When we are constructing development or distribution certificates, we are inherently asking Keychain Access, openssl, or your preferred SSL toolchain to create a public-private key pair. The public key goes into the CertificateSigningRequest file along with the other 'Subject' fields like name and email address and we ship this file off to Apple. That file primarily tells Apple what Public Key they can use to validate your app signature -- it does not give them a copy of your Private Key after all, if others had your private key they'd be able to codesign as you effectively destroying the notion of accountability on the iOS platform (ex. This App's signature checks out as valid, but I still don't know if it was actually signed by a developer I trust...). At no point in time, is your Private Key transmitted to Apple or the Developer Portal; it resides quite happily in your Keychain until such a time as 1) The certificate expires, 2) you actively revoke the certificate from the Developer Portal, or 3) you accidentally (or intentionally) delete the keypair from Keychain.

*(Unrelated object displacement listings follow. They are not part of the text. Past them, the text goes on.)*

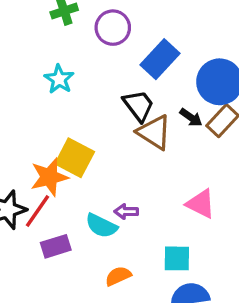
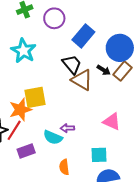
cyan star: (59, 79) -> (23, 51), size x1.4
yellow square: (75, 158) -> (35, 97), turned -35
orange semicircle: (118, 276) -> (64, 167), turned -70

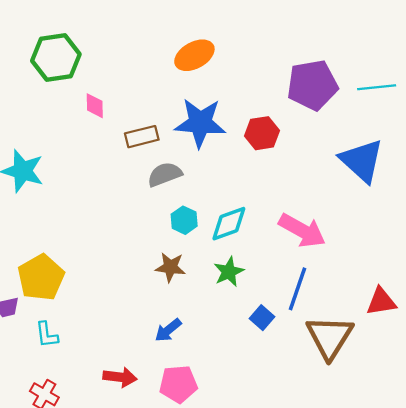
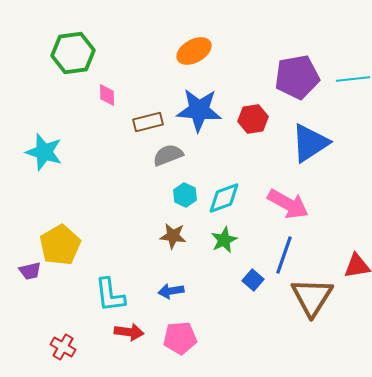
blue triangle: (362, 161) -> (310, 143), moved, turned 45
blue arrow: (168, 330) -> (171, 291), turned 30
cyan L-shape: (47, 335) -> (110, 295), moved, size x1.5

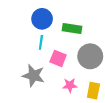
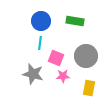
green rectangle: (72, 28) -> (75, 21), moved
pink star: (70, 85) -> (63, 76), moved

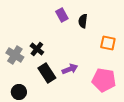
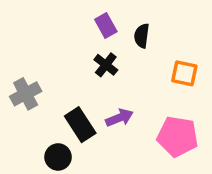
black cross: (37, 49) -> (106, 65), moved
gray cross: (15, 55) -> (26, 94), turned 30
black circle: (19, 92) -> (58, 157), moved

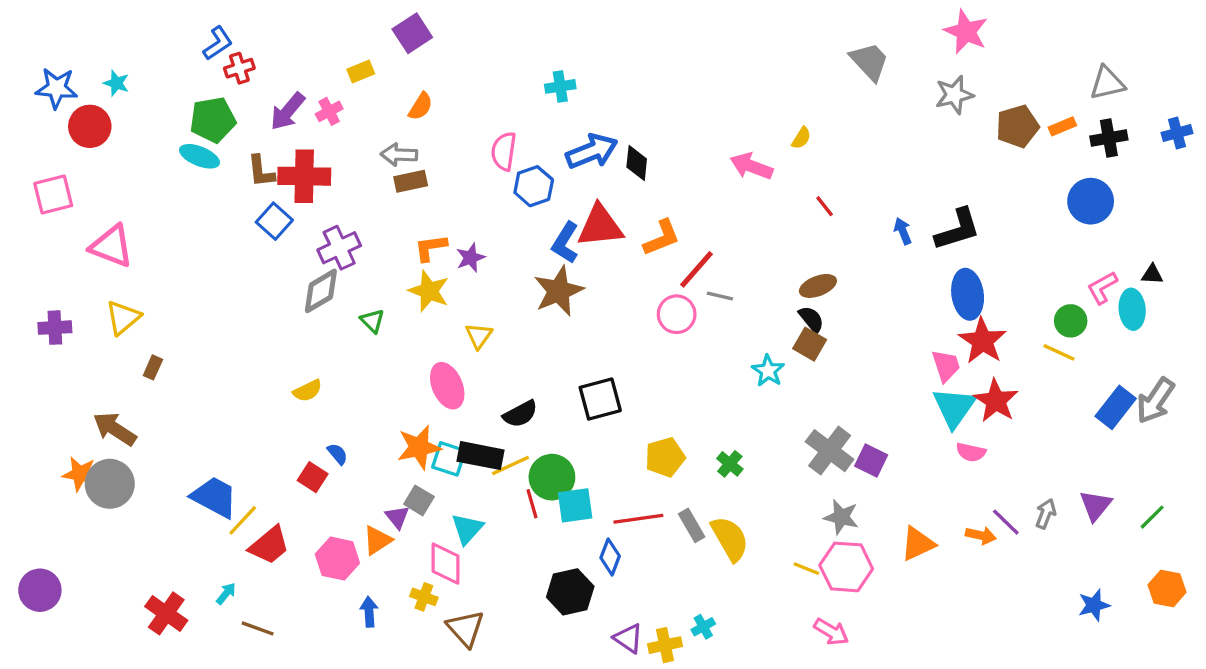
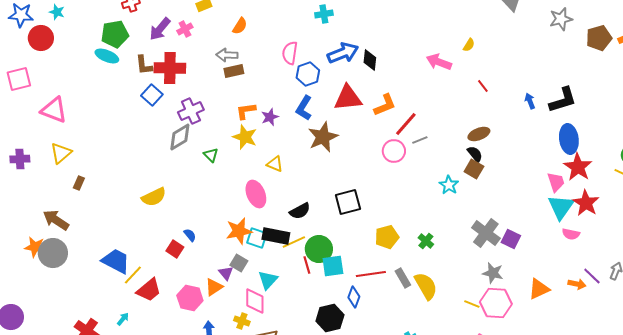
blue L-shape: (565, 243) -> (304, 108), moved
gray line: (720, 296) -> (420, 140), turned -35
yellow triangle: (479, 336) -> (275, 164), turned -42
yellow semicircle: (308, 391) -> (154, 197), moved, size x1.4

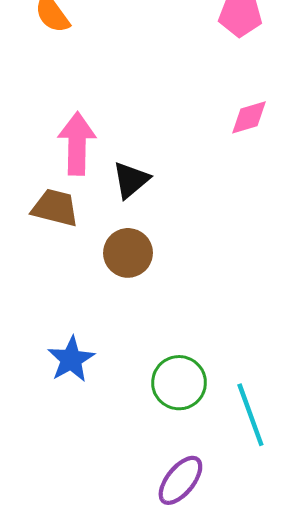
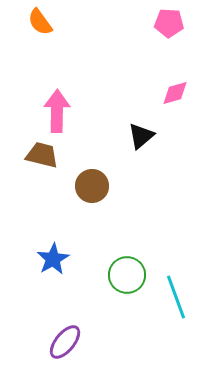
black triangle: (131, 180) -> (141, 136), moved
purple ellipse: (180, 480) -> (65, 342), moved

So what lives in each of these files?
CertificateSigningRequest.certSigningRequest - This contains a copy of the Public Key from the Public-Private keypair you generated locally, plus some additional required subject information required by the Certificate Signing Request format. Apple disregards this additional information and uses the name and email address they have on file for your Developer Account when constructing your certificate.
.p12 - This is a PKCS#12 formatted file containing a copy of the Apple-issued Certificate (which itself contains the Public Key) and a copy of the linked Private Key. This data is encrypted to prevent unauthenticated access and thus requires a password to decrypt.
.cer - This is the Apple-issued Certificate that contains the Public key portion of the key pair. This certificate is used by Apple to validate that Apps you submit are not tampered with while in transit to the App Store review team:
You sign your app using the Private key that only you know and upload the signed binary to Apple.
Apple then validate the signature using the public key that you've already shared with them.
If the math works out, then the App hasn't been tampered with and you are good to go.
If the math doesn't work out, either the app was tampered with, or (much more likely) the certificate was revoked or regenerated and the app was signed with an old or incorrect key pair.
As you can see, the only places the Private Key resides is in the original developer's keychain as well as the encrypted .p12 file. Consistent with both your comment and flup's comment, you either have to get the password to that .p12 file or look into breaking through the encryption.
Regardless, good to hear that you were able to get the password from the original developer. Let me know if you have any followup questions.